Klaipėda State Seaport Authority (Klaipėdos valstybinio jūrų uosto direkcija) was established in 1991, soon after the restoration of Lithuania's independence. It administers the port and supports its integration into the larger scheme of Lithuanian transport. The Port Authority is responsible for the maintenance, reconstruction and modernisation of the port infrastructure, while loading and unloading operations are managed by separate independent terminals. The port's land and infrastructure belong to the state, but some privatisization is underway.

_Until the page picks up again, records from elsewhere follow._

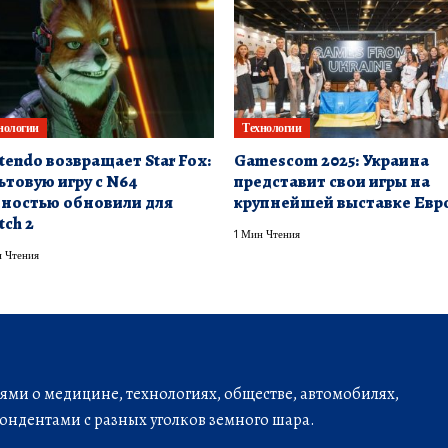
нологии
Технологии
tendo возвращает Star Fox:
Gamescom 2025: Украина
ьтовую игру с N64
представит свои игры на
ностью обновили для
крупнейшей выставке Евр
tch 2
1 Мин Чтения
 Чтения
ми о медицине, технологиях, обществе, автомобилях,
ондентами с разных уголков земного шара.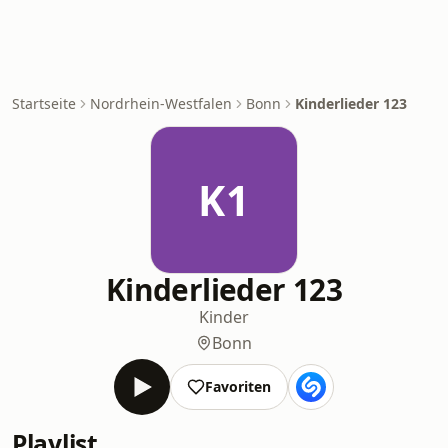
Startseite
Nordrhein-Westfalen
Bonn
Kinderlieder 123
K1
Kinderlieder 123
Kinder
Bonn
Favoriten
Playlist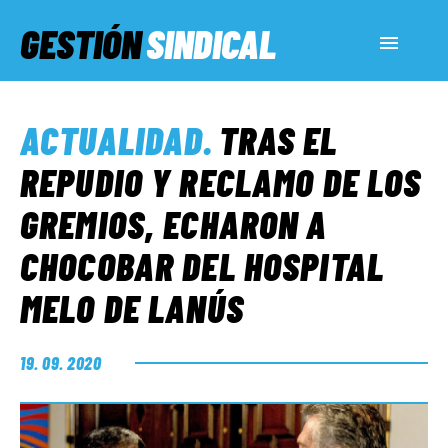
GESTIÓN
SINDICAL
ACTUALIDAD
ACTUALIDAD
.
TRAS EL
SERVICIOS SOCIALES
REPUDIO Y RECLAMO DE LOS
GREMIOS, ECHARON A
INFORMES ESPECIALES
CHOCOBAR DEL HOSPITAL
MELO DE LANÚS
FUERA DE MEGÁFONO
19. 09. 2020
EL LADO «G»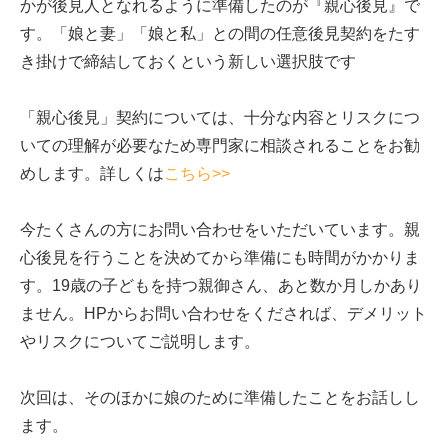
かが後見人となれるように準備したのが『親心後見』で
す。「娘と妻」「娘と私」との間の任意後見契約をたす
き掛けで締結しておくという新しい選択肢です
「親心後見」契約については、十分な内容とリスクにつ
いての理解が必要なため専門家に相談されることをお勧
めします。詳しくは
こちら>>
今たくさんの方にお問い合わせをいただいています。親
心後見を行うことを決めてから準備にも時間がかかりま
す。19歳の子どもを持つ親御さん、あと数か月しかあり
ません。HPからお問い合わせをくだされば、デメリット
やリスクについてご説明します。
次回は、そのほかに娘のために準備したことをお話しし
ます。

The Port of Klaipėda is the most northerly ice-free port in the Eastern part of the Baltic Sea. The port can accommodate ships of up to 400 meters in length with draughts of up to 14.3 meters. The port is served by two railway stations and a highways which together link Klaipėda to Kaunas, Vilnius and cities in the nearby countries, such as Minsk, Kyiv and Moscow.

In 1997, 16.13 million tons of cargo were handled at the port, increasing to over 31 million tons in 2010. About 321,000 international passengers transhipped the port of Klaipėda in 2010, on ferries servicing Kiel and Mukran in Germany, Åhus in Sweden, and Copenhagen and Fredericia in Denmark.

In 2015, the Port Authority hired Austrian company Strabag for dredging the shipping channel to the depth of 15 metres.

In 2023, the shipping channel was deepened to 15.5 metres.

In August 2023, it was announced that ~115 million euros will be invested in the infrastructure of offshore wind power plants in the port of Klaipėda.

2023, like 2022, was a successful year for the port in terms of container handling. Annual load exceeded 1 million teu.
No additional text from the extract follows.